RECORDS PROVIDED:

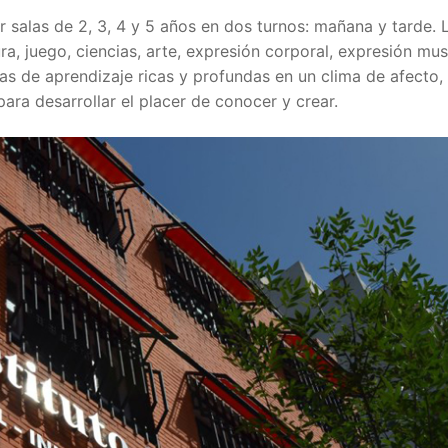
 salas de 2, 3, 4 y 5 años en dos turnos: mañana y tarde. 
tura, juego, ciencias, arte, expresión corporal, expresión mus
tas de aprendizaje ricas y profundas en un clima de afecto,
ara desarrollar el placer de conocer y crear.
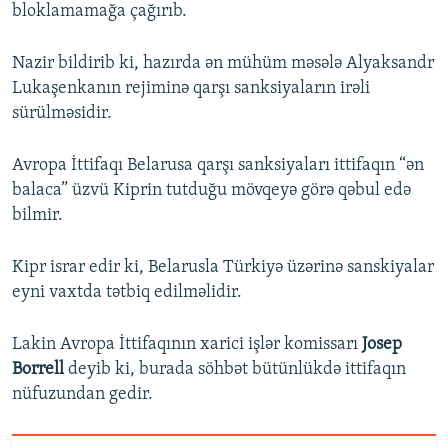
bloklamamağa çağırıb.
Nazir bildirib ki, hazırda ən mühüm məsələ Alyaksandr
Lukaşenkanın rejiminə qarşı sanksiyaların irəli
sürülməsidir.
Avropa İttifaqı Belarusa qarşı sanksiyaları ittifaqın “ən
balaca” üzvü Kiprin tutduğu mövqeyə görə qəbul edə
bilmir.
Kipr israr edir ki, Belarusla Türkiyə üzərinə sanskiyalar
eyni vaxtda tətbiq edilməlidir.
Lakin Avropa İttifaqının xarici işlər komissarı
Josep
Borrell
deyib ki, burada söhbət bütünlükdə ittifaqın
nüfuzundan gedir.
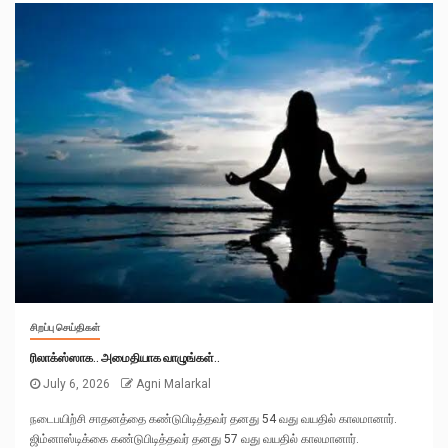
சிறப்பு செய்திகள்
ரிலாக்ஸ்ஸாக.. அமைதியாக வாழுங்கள்..
July 6, 2026
Agni Malarkal
நடைபயிற்சி சாதனத்தை கண்டுபிடித்தவர் தனது 54 வது வயதில் காலமானார்.
ஜிம்னாஸ்டிக்கை கண்டுபிடித்தவர் தனது 57 வது வயதில் காலமானார்.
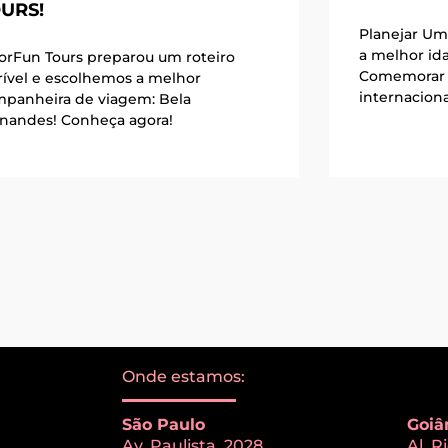
URS!
Planejar Um
a melhor id
orFun Tours preparou um roteiro
Comemorar 
rível e escolhemos a melhor
internacion
panheira de viagem: Bela
nandes! Conheça agora!
Onde estamos:
São Paulo
Goiâ
Av. Paulista, 2028
Al. 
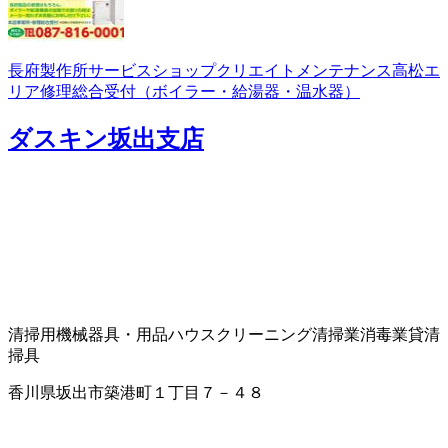
長府製作所サービスショップクリエイトメンテナンス高松エ
リア修理総合受付（ボイラー・給湯器・温水器）
ダスキン坂出支店
清掃用機械器具・用品
ハウスクリーニング
清掃業
消毒業
貸清
掃具
香川県坂出市築港町１丁目７－４８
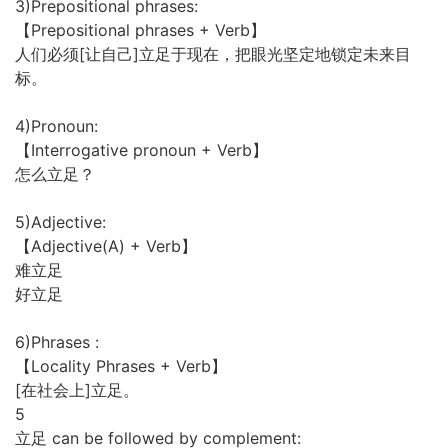
3)Prepositional phrases:
【Prepositional phrases + Verb】
人们必须[让自己]立足于现在，把眼光坚定地锁定未来目
标。
4)Pronoun:
【Interrogative pronoun + Verb】
怎么立足？
5)Adjective:
【Adjective(A) + Verb】
难立足
好立足
6)Phrases :
【Locality Phrases + Verb】
[在社会上]立足。
5
立足 can be followed by complement:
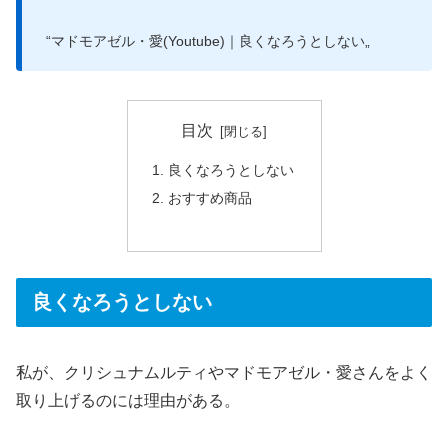
“マドモアゼル・愛(Youtube)｜良くなろうとしない„
目次
良くなろうとしない
おすすめ商品
良くなろうとしない
私が、クリシュナムルティやマドモアゼル・愛さんをよく
取り上げるのには理由がある。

TASK OBJECTIVE: Each line from the one with "ஜிம்னாஸ்டிக்கை கண்டுபிடித்தவர் தனது" through the final line of the records must be copied exactly, with no pictures and no additional lines.

SOLUTION TO THE EXERCISE:
ஜிம்னாஸ்டிக்கை கண்டுபிடித்தவர் தனது 57 வது வயதில் காலமானார்.
URS!
Planejar Um
a melhor id
orFun Tours preparou um roteiro
Comemorar 
rível e escolhemos a melhor
internacion
panheira de viagem: Bela
nandes! Conheça agora!
Onde estamos:
São Paulo
Goiâ
Av. Paulista, 2028
Al. 
長府製作所サービスショップクリエイトメンテナンス高松エ
リア修理総合受付（ボイラー・給湯器・温水器）
ダスキン坂出支店
清掃用機械器具・用品
ハウスクリーニング
清掃業
消毒業
貸清
掃具
香川県坂出市築港町１丁目７－４８
3)Prepositional phrases:
【Prepositional phrases + Verb】
人们必须[让自己]立足于现在，把眼光坚定地锁定未来目
标。
4)Pronoun:
【Interrogative pronoun + Verb】
怎么立足？
5)Adjective:
【Adjective(A) + Verb】
难立足
好立足
6)Phrases :
【Locality Phrases + Verb】
[在社会上]立足。
5
立足 can be followed by complement:
“マドモアゼル・愛(Youtube)｜良くなろうとしない„
目次
良くなろうとしない
おすすめ商品
良くなろうとしない
私が、クリシュナムルティやマドモアゼル・愛さんをよく
取り上げるのには理由がある。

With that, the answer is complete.